ASSIGNMENT: Please say how many lines in the records below contain the word "poti", giving only the number.

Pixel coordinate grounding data
========================================

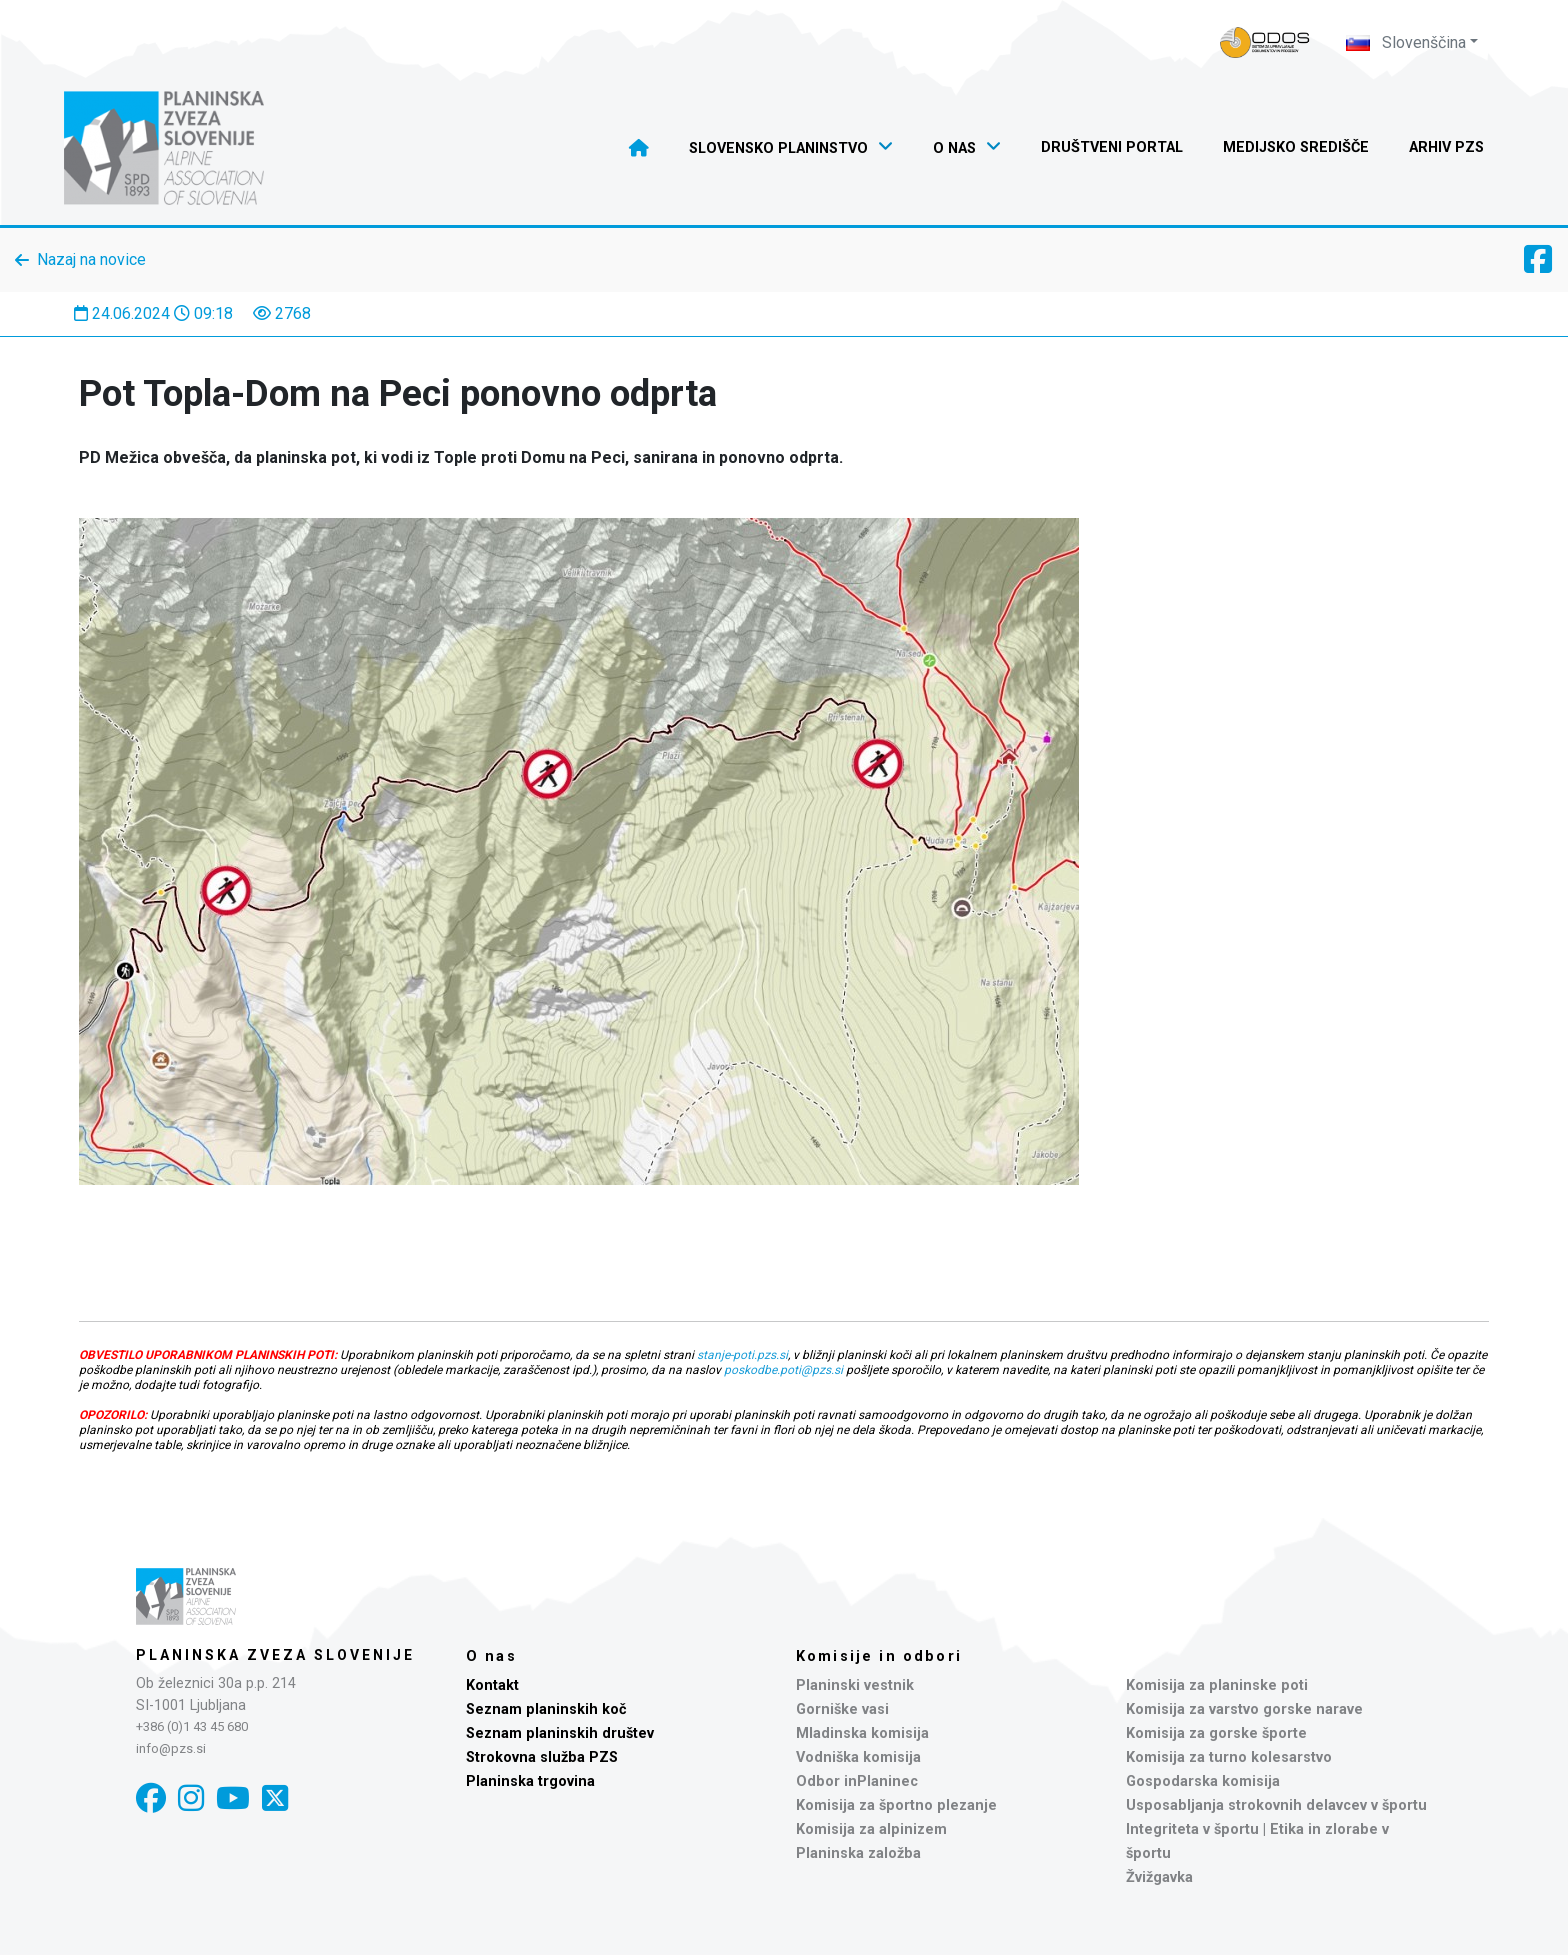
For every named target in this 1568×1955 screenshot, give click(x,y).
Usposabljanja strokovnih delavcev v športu (1276, 1805)
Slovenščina (1406, 42)
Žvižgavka (1159, 1877)
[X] (275, 1798)
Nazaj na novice (91, 259)
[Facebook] (151, 1798)
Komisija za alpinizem (871, 1829)
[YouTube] (233, 1798)
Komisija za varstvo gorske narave (1244, 1709)
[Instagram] (191, 1798)
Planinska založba (858, 1853)
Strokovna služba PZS (542, 1757)
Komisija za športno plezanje (896, 1805)
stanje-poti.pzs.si (742, 1355)
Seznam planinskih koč (546, 1709)
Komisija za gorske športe (1216, 1733)
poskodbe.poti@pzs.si (783, 1370)
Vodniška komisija (858, 1757)
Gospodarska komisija (1203, 1781)
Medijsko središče (1296, 147)
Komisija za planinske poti (1217, 1685)
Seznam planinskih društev (560, 1733)
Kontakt (492, 1685)
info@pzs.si (171, 1748)
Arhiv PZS (1446, 147)
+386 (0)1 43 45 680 (192, 1726)
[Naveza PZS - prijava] (1265, 42)
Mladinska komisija (862, 1733)
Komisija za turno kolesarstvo (1229, 1757)
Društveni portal (1112, 147)
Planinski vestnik (855, 1685)
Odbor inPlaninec (857, 1781)
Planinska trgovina (530, 1781)
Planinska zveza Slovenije (275, 1655)
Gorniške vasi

========================================

RESPONSE TO THE TASK: 3